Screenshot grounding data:
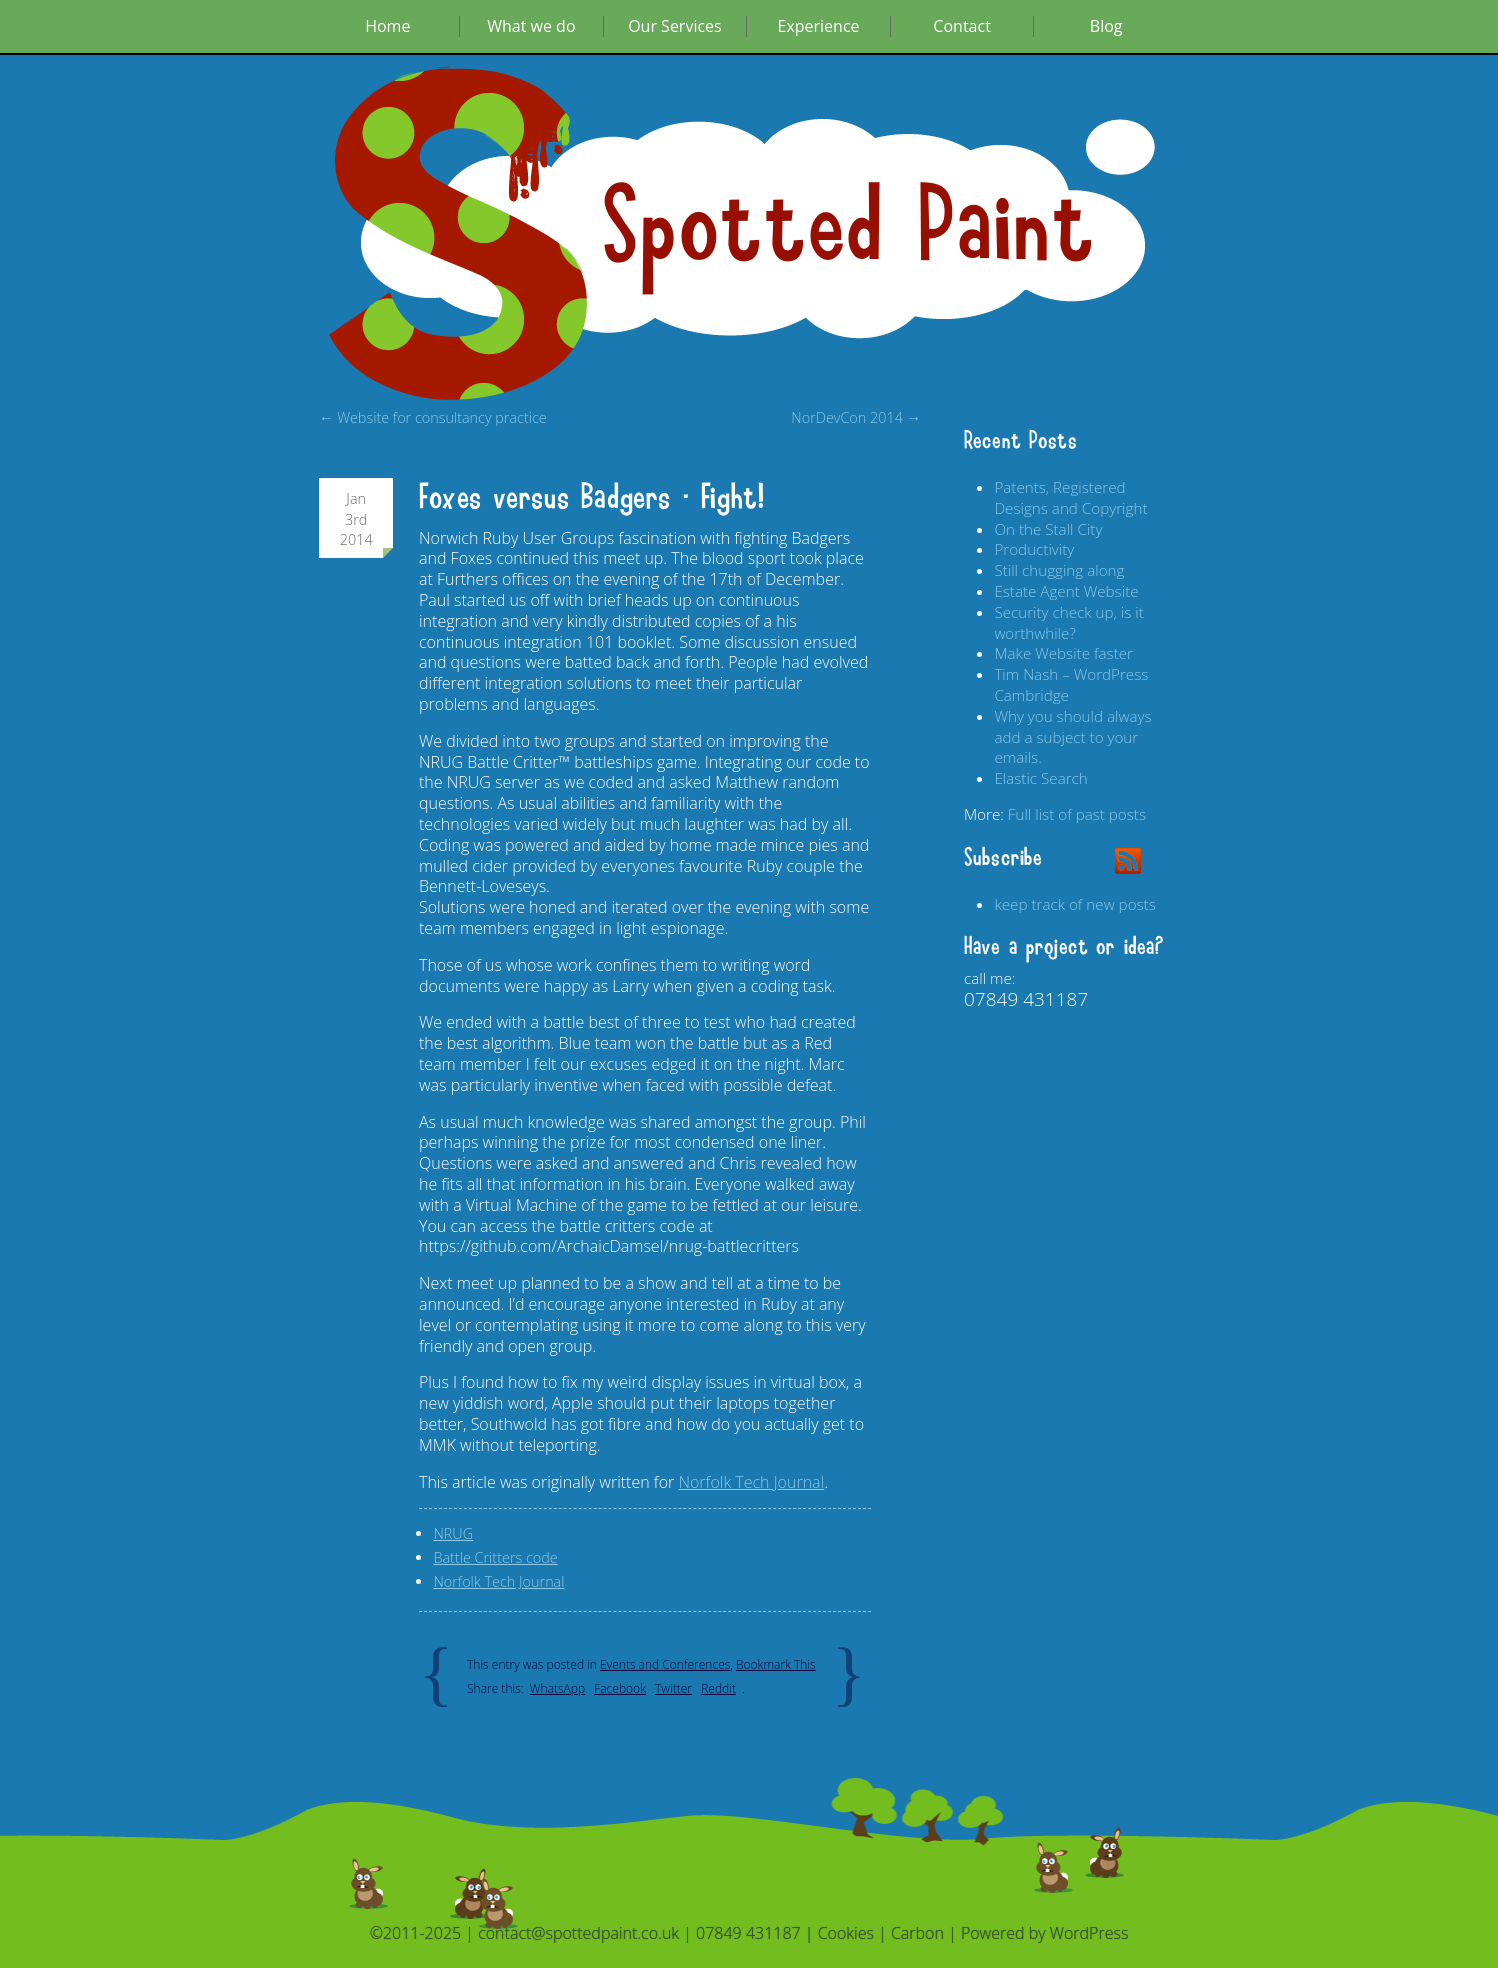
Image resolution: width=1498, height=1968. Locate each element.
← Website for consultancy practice (433, 417)
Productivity (1034, 549)
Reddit (718, 1688)
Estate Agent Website (1066, 591)
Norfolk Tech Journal (751, 1482)
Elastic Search (1040, 778)
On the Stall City (1048, 529)
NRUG (453, 1533)
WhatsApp (557, 1688)
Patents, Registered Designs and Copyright (1070, 497)
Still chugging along (1059, 570)
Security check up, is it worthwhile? (1068, 622)
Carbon (917, 1933)
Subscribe (1003, 858)
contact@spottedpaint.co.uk (578, 1933)
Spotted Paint (848, 228)
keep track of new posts (1074, 904)
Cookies (846, 1933)
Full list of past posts (1077, 814)
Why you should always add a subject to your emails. (1072, 737)
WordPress (1089, 1933)
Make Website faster (1063, 653)
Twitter (673, 1688)
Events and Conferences (665, 1664)
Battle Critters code (495, 1557)
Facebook (620, 1688)
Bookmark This (776, 1664)
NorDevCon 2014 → (856, 417)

What you have to do:
Above are the entries; copy out every line among them that contains the word "Website".

Solution to this problem:
← Website for consultancy practice (433, 417)
Estate Agent Website (1066, 591)
Make Website faster (1063, 653)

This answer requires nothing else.